From wikipedia's MAC address :

A Media Access Control address (MAC address) is a unique identifier assigned to network interfaces for communications on the physical network segment. Logically, MAC addresses are used in the Media Access Control protocol sub-layer of the OSI reference model.

MAC addresses are most often assigned by the manufacturer of a network interface card (NIC) and are stored in its hardware, the card's read-only memory, or some other firmware mechanism. If assigned by the manufacturer, a MAC address usually encodes the manufacturer's registered identification number. It may also be known as an Ethernet hardware address (EHA), hardware address, adapter address, or physical address.

Although intended to be a permanent and globally unique identification, it is possible to change the MAC address on most of today's hardware, an action often referred to as MAC spoofing. Unlike IP address spoofing, where a sender spoofing their address in a request tricks the other party into sending the response elsewhere, in MAC address spoofing, the response is received by the spoofing party. However, MAC address spoofing is limited to the local broadcast domain.

In the IPv4 world, the MAC address of your computers is not propagated or detectable beyond your local network. This means that under normal browser operation (without plugin intervention), the MAC address of any computer positioned behind the router is not sent beyond the router, and so cannot be used to track you over the Internet. However, the router uses it internally in order to identify the local computers.

In IPv6, the 64 bit "host" part of the full 128 bit address is often automatically generated from the MAC address, and hence often is visible to the server one connects to. This means that outsiders may trace the MAC address of your router and your Internet-connected computers. IPv6 gives a public, routable address to every last PC, server, printer or network device (unless the router does NAT processing, which is rare in IPv6).

If Private IPv6 addresses (defined in RFC 4941) is turned on, the exposed identifier is generated as a random number rather than from the MAC. This is the default on many operating systems, but can be turned on and off. For further info see How to avoid exposing my MAC address when using IPv6.

In any case, your ISP always knows who you are and can trace anything you do, unless the traffic is encrypted by using a VPN.

Solution 2:

MAC addresses are written in the form AA-BB-CC-DD-DD-FF. The first 3 numbers (i.e. AA-BB-CC) identify a manufacturer, e.g.:

00-26-6C-xx-xx-xx   Inventec
B4-82-FE-xx-xx-xx   Askey Computer Corp

On the other hand, each MAC address is unique to every network card on earth. So it is a number uniquely assigned to you.

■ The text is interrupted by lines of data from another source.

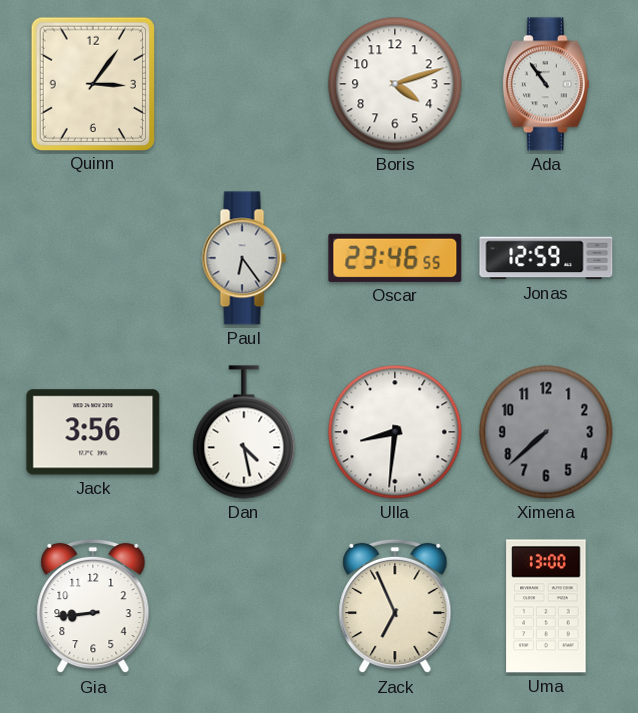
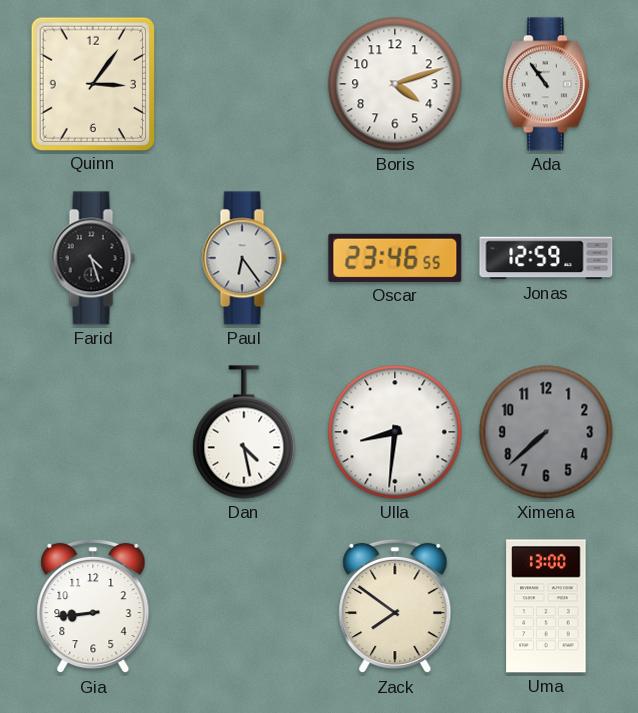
Farid: none -> 4:27
Jack: 3:56 -> none
Zack: 6:56 -> 7:51
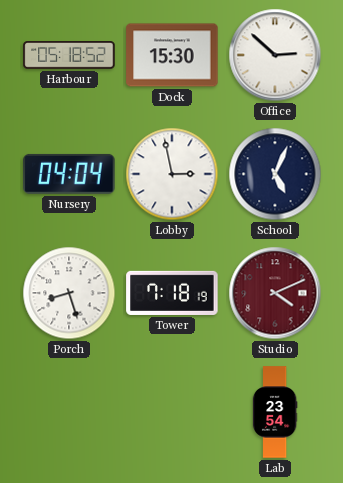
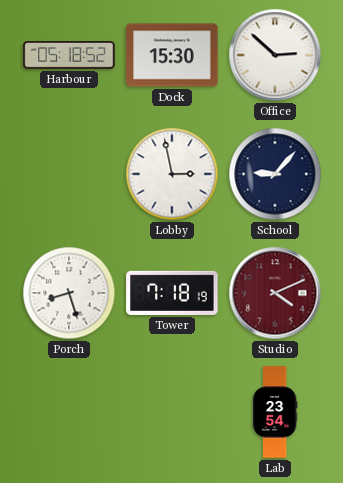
Nursery: 04:04 -> none
School: 5:04 -> 9:07
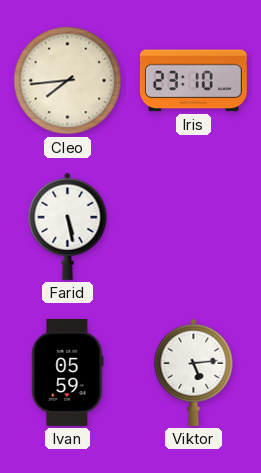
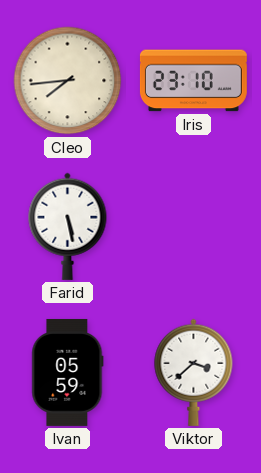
Viktor: 5:14 -> 3:38
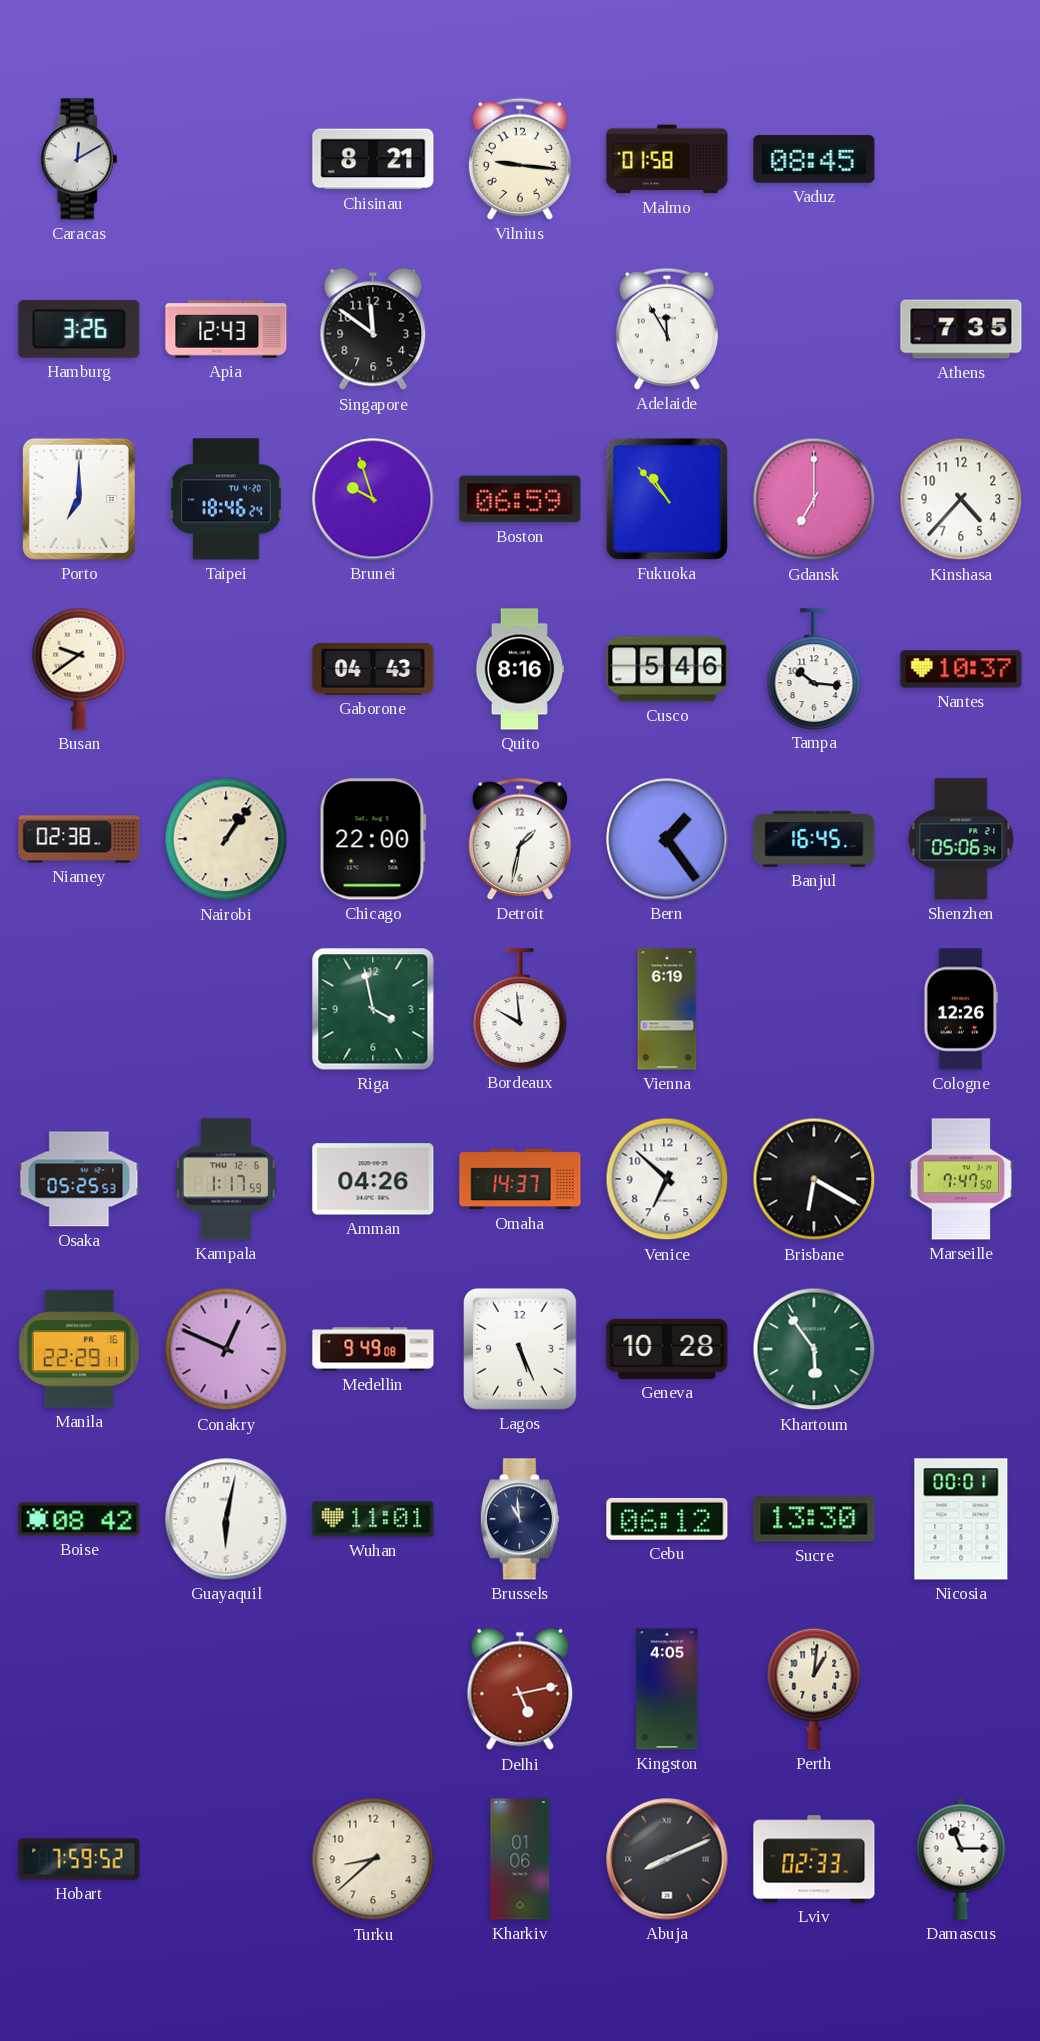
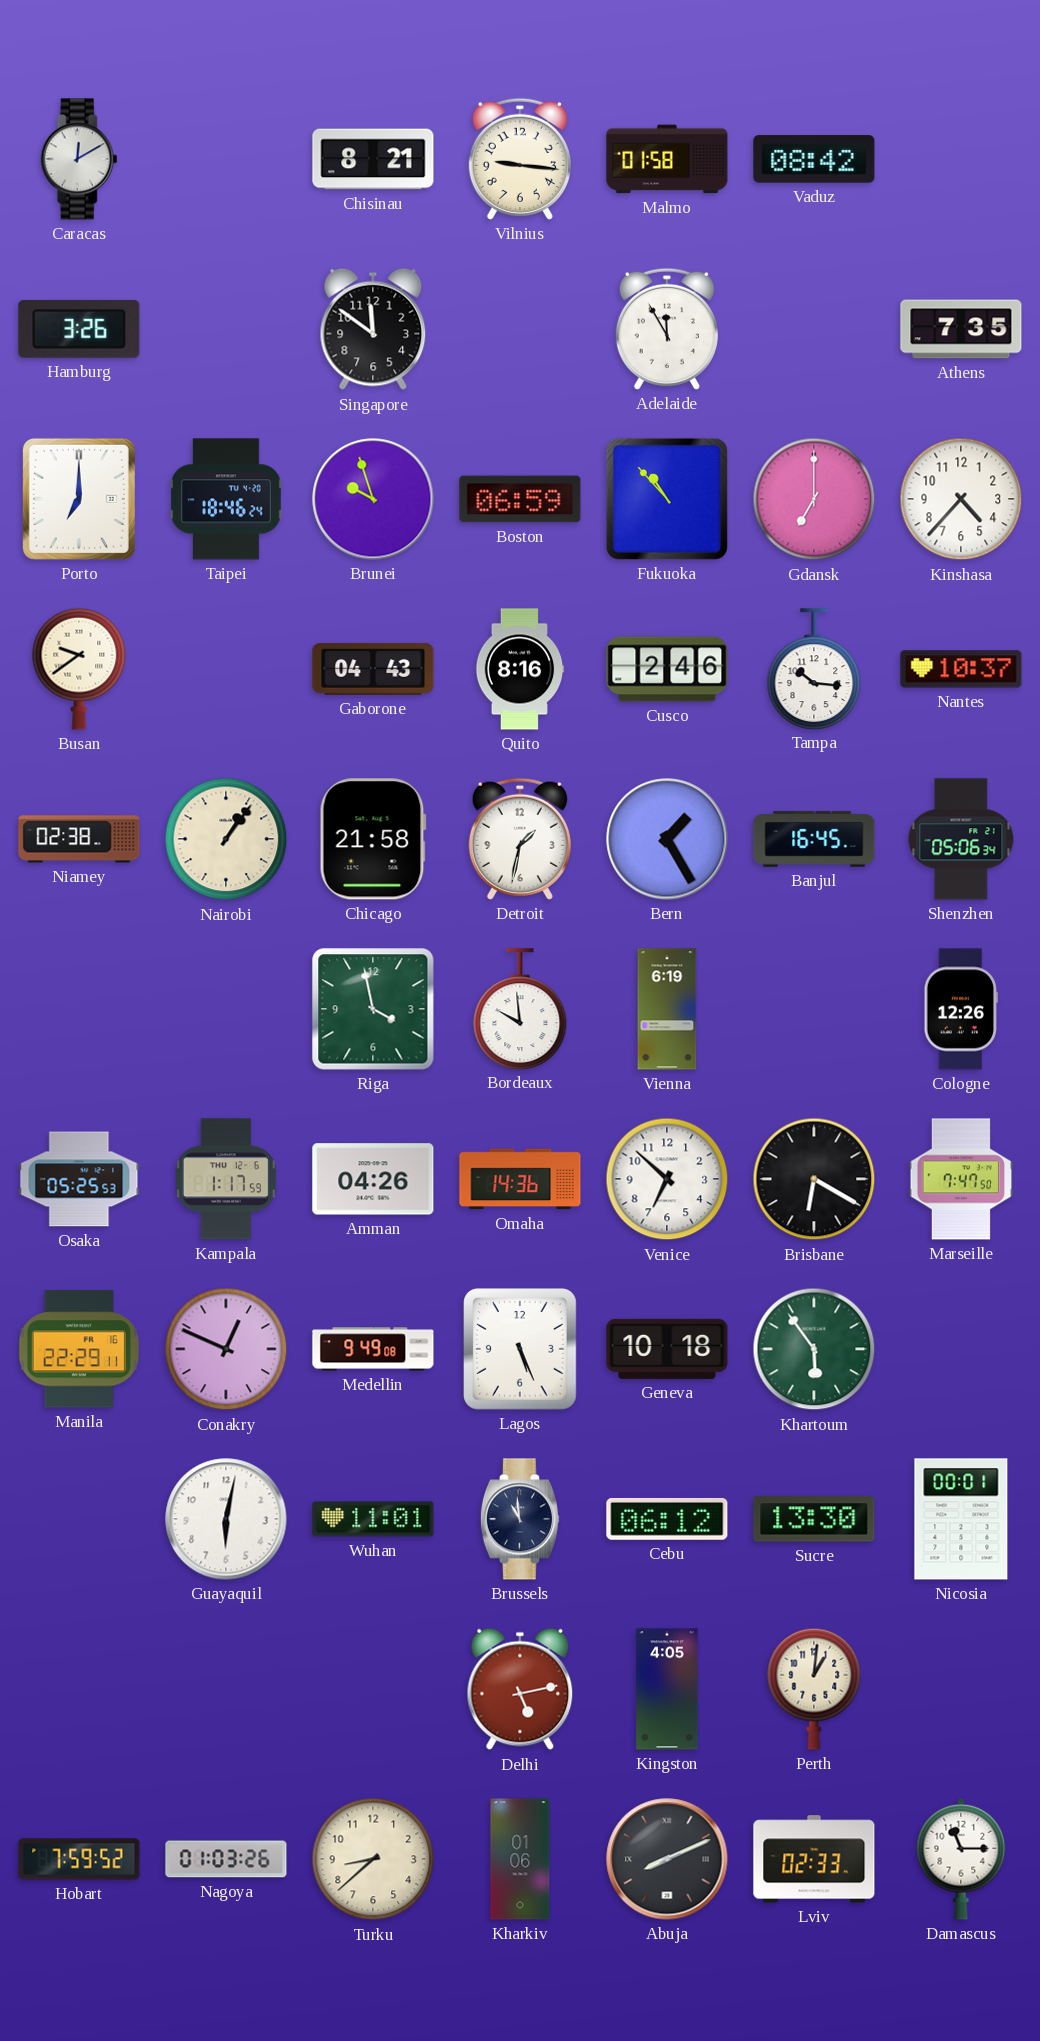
Vaduz: 08:45 -> 08:42
Apia: 12:43 -> none
Cusco: 5:46 -> 2:46
Chicago: 22:00 -> 21:58
Bern: 1:24 -> 1:25
Omaha: 14:37 -> 14:36
Geneva: 10:28 -> 10:18
Boise: 08:42 -> none
Nagoya: none -> 01:03
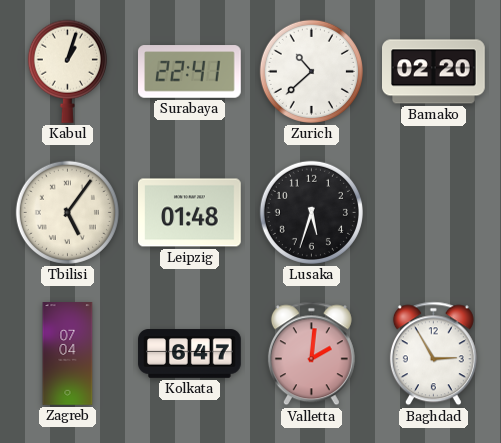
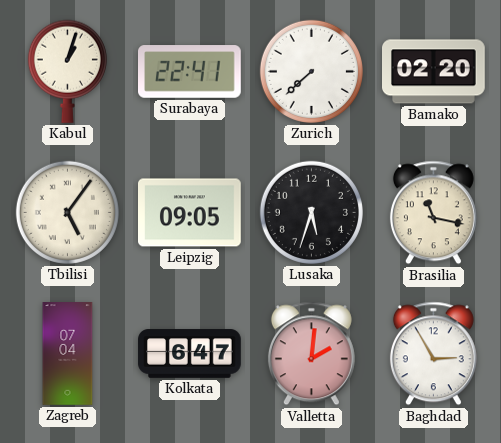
Zurich: 10:38 -> 7:38
Leipzig: 01:48 -> 09:05
Brasilia: none -> 11:17
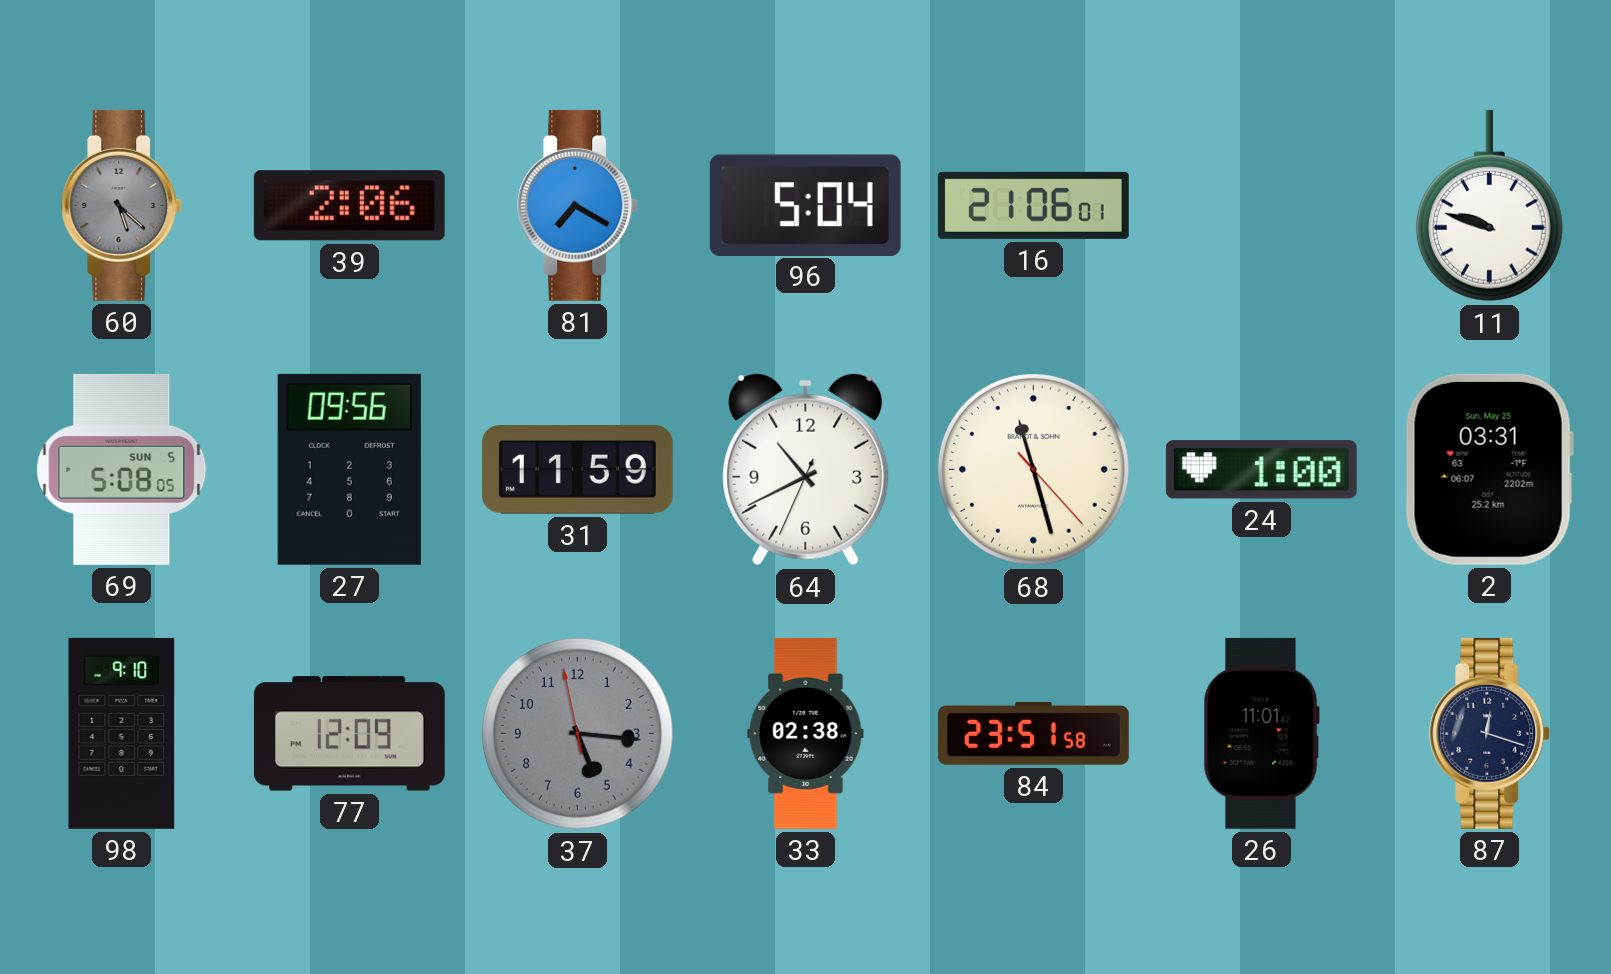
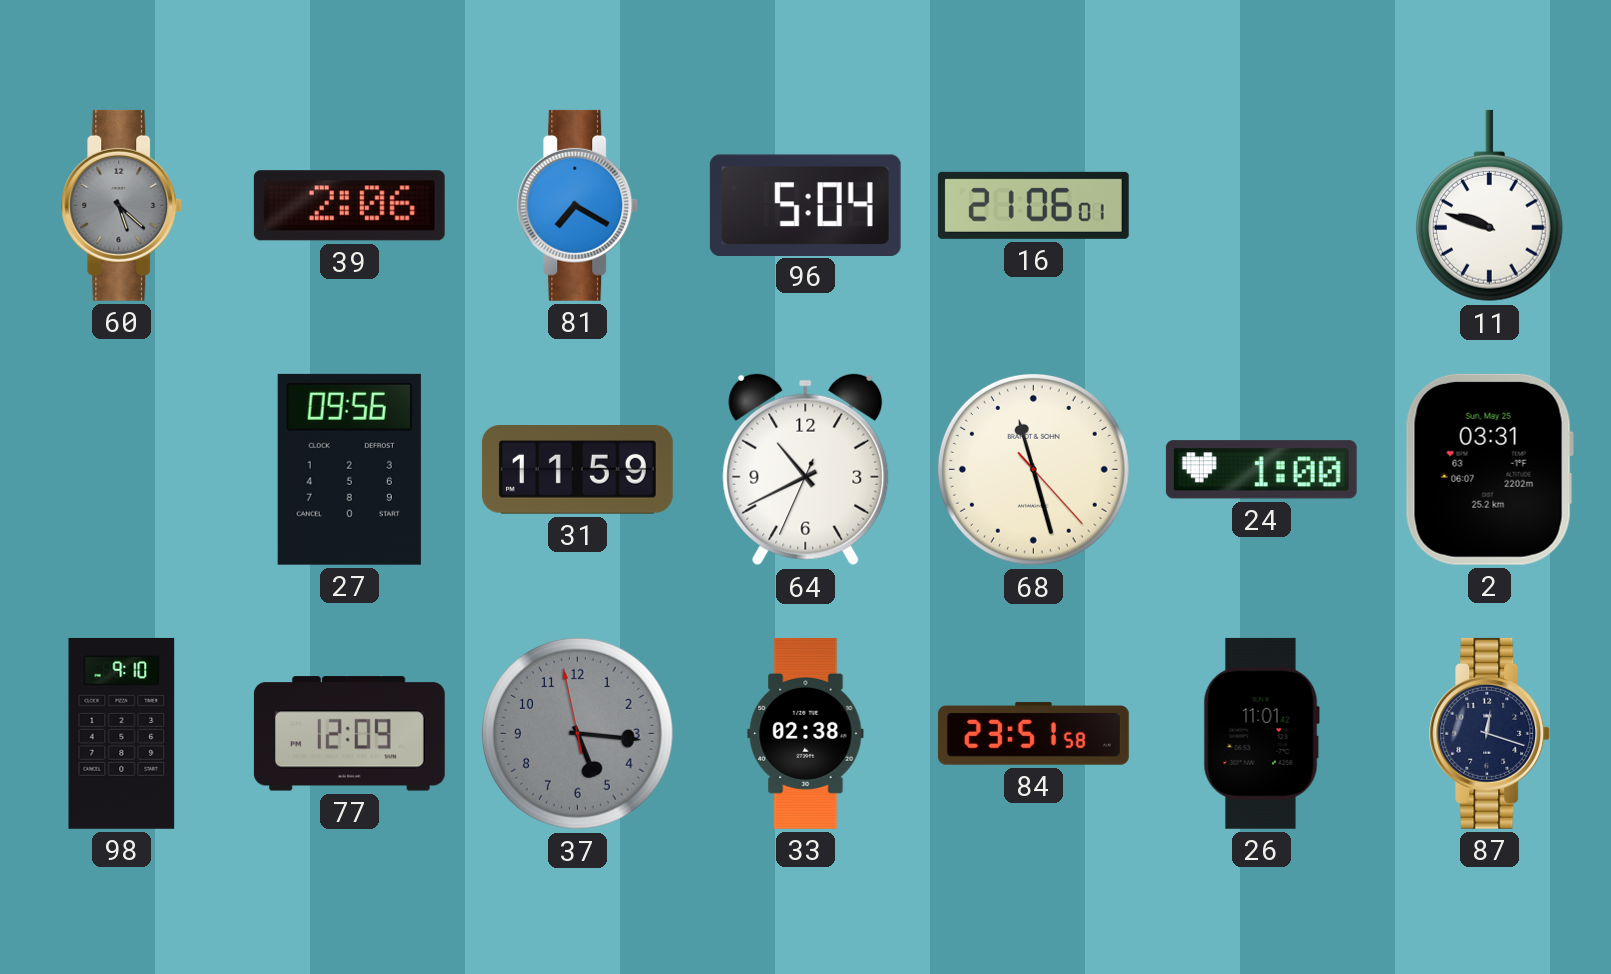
69: 5:08 -> none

But nobody can link a MAC address to you.

Solution 3:

Every network interface card (NIC) is assigned from the factory a media access control address, or MAC address. In most cases, the MAC address on a network card does not change, so essentially the address identifies the physical piece of hardware. MAC addresses are necessary for routing data across networks. They don't contain user-identifiable information, and usually they aren't even visible outside of your local network.

Looking at the data you've posted, your computer appears to have two network interfaces defined, probably a wired Ethernet port and a wi-fi connection. Only one of those interfaces (with address B4-82-FE-06-96-C0) has an active network attached to it. The "/DEVICE/TCPIP..." bit is just how Windows keeps track of your network interfaces.

There is a comprehensive description of MAC addresses on Wikipedia.